Bitmap indexes are especially suitable for high-frequency point queries, high-repetition columns s, and mixed hot and cold columns. They improve performance while effectively controlling storage costs.

Constraints

  • This function is implemented based on the hybrid row-column storage and is supported only by 9.1.1.100 and later versions.
  • For details about other constraints on hybrid row-column storage, see Constraints.

Syntax Reference

To use a bitmap index, specify the bitmap column (using the bitmap_columns parameter) when creating a table. In this way, the bitmap index mapping can be generated.
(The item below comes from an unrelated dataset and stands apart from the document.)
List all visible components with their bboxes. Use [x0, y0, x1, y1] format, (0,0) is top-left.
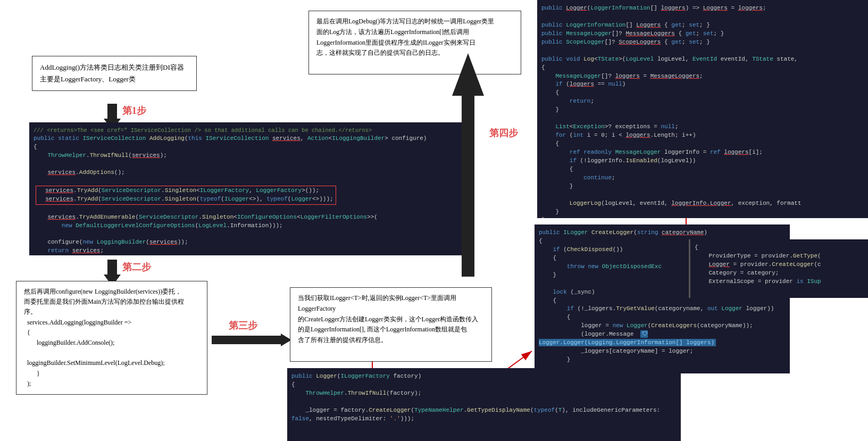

Create a hybrid row-column store table and specify the bitmap column. For more information, see CREATE TABLE. (Only 9.1.1.100 and later versions support this function.)

1
2
3
4
5
6
7
8
9
CREATE TABLE < table name> (
   <Column definition>
)
WITH (
orientation = column,          -- Use the column storage architecture.
enable_hstore_opt = on,         -- Enable hstore_opt.
    storage_mode = 'mix'           --Create a hybrid row-column store table.
bitmap_columns = 'a'            --Specify the bitmap column (for example, column a).
);

Examples

  1. Use the client to connect to DWS and create a data table.

    Wait for about 1 minute because there is a large amount of data.
    1
    2
    3
    4
    5
    6
    7
    8
    DROP TABLE IF EXISTS data;
    CREATE TABLE data(a INT, b BIGINT, c VARCHAR(10), d VARCHAR(10));
    INSERT INTO data values(generate_series(1,60000),1,'asdfasdf','gergqer');
    INSERT INTO data select * from data;
    INSERT INTO data select * from data;
    INSERT INTO data select * from data;
    INSERT INTO data select * from data;
    INSERT INTO data select * from data;
    

  2. Create a simple hybrid row-column store table.

     1
     2
     3
     4
     5
     6
     7
     8
     9
    10
    11
    12
    13
    DROP TABLE IF EXISTS mixmode_test1;
    CREATE TABLE mixmode_test1 (
        a INT,
        b BIGINT,
        c VARCHAR(10),
        d VARCHAR(10)
    )
    WITH (
        orientation = column,
        enable_hstore_opt = on,
        storage_mode = 'mix',
    bitmap_columns = 'a' --Specify column a as the bitmap column.
    );
    

  3. Create a B-tree index.

    1
    CREATE INDEX idx_data_a_btree ON mixmode_test1(a);
    

  4. Import data to the hybrid row-column store table.

    1
    INSERT INTO mixmode_test1 SELECT * FROM data;
    

  5. Use index scan to search for the record where a = 42 and print the execution plan.

    1
    2
    3
    4
    SET enable_seqscan = off; -- Disable sequential scan.
    SET enable_indexscan = on; -- Use index scan.
    SET enable_fast_query_shipping = off; -- The optimizer uses the distributed framework, that is, the execution plan is generated on a CN and then sent to the DNs for execution.
    EXPLAIN PERFORMANCE SELECT * FROM mixmode_test1 WHERE a = 42;
    

    According to the execution plan results, the executor selects index scan.

  6. Use sequential scan to search for records where a = 42 and print the execution plan.

    1
    2
    3
    4
    5
    SET enable_seqscan = on; -- Enable sequential scan.
    SET enable_indexscan = off; -- Disable index scan.
    SET enable_bitmapscan = off; -- Disable bitmap scan.
    SET enable_fast_query_shipping = off; -- The optimizer uses the distributed framework, that is, the execution plan is generated on a CN and then sent to the DNs for execution.
    EXPLAIN PERFORMANCE SELECT * FROM mixmode_test1 WHERE a = 42;
    

    According to the execution plan result, sequential scan is selected in the bitmap_column point query execution plan. The auto index filters out most data.